- [DATA FOR THIS TASK]:
Segment Open

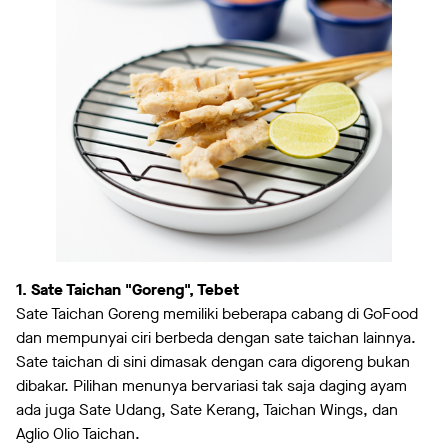
1. Sate Taichan "Goreng", Tebet
Sate Taichan Goreng memiliki beberapa cabang di GoFood
dan mempunyai ciri berbeda dengan sate taichan lainnya.
Sate taichan di sini dimasak dengan cara digoreng bukan
dibakar. Pilihan menunya bervariasi tak saja daging ayam
ada juga Sate Udang, Sate Kerang, Taichan Wings, dan
Aglio Olio Taichan.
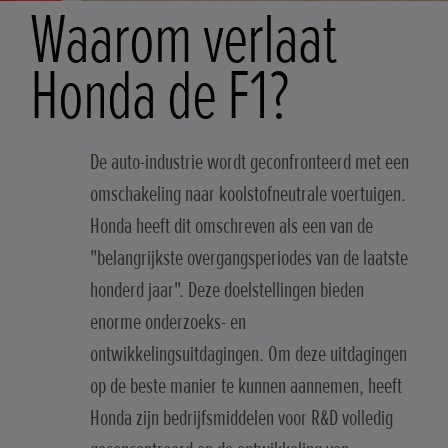
Waarom verlaat
Honda de F1?
De auto-industrie wordt geconfronteerd met een
omschakeling naar koolstofneutrale voertuigen.
Honda heeft dit omschreven als een van de
"belangrijkste overgangsperiodes van de laatste
honderd jaar". Deze doelstellingen bieden
enorme onderzoeks- en
ontwikkelingsuitdagingen. Om deze uitdagingen
op de beste manier te kunnen aannemen, heeft
Honda zijn bedrijfsmiddelen voor R&D volledig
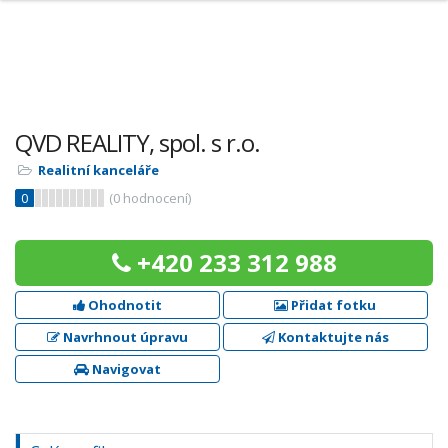
QVD REALITY, spol. s r.o.
Realitní kanceláře
0
(
0
hodnocení)
+420 233 312 988
Ohodnotit
Přidat fotku
Navrhnout úpravu
Kontaktujte nás
Navigovat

Segment Closed

- [WORK REQUEST]:
Exact repetition is the task: every line from the start of the data to the line with "Waarom verlaat", inclusive, and none after it, pictures omitted.

- [SOLUTION FOR THIS EXERCISE]:
1. Sate Taichan "Goreng", Tebet
Sate Taichan Goreng memiliki beberapa cabang di GoFood
dan mempunyai ciri berbeda dengan sate taichan lainnya.
Sate taichan di sini dimasak dengan cara digoreng bukan
dibakar. Pilihan menunya bervariasi tak saja daging ayam
ada juga Sate Udang, Sate Kerang, Taichan Wings, dan
Aglio Olio Taichan.
Waarom verlaat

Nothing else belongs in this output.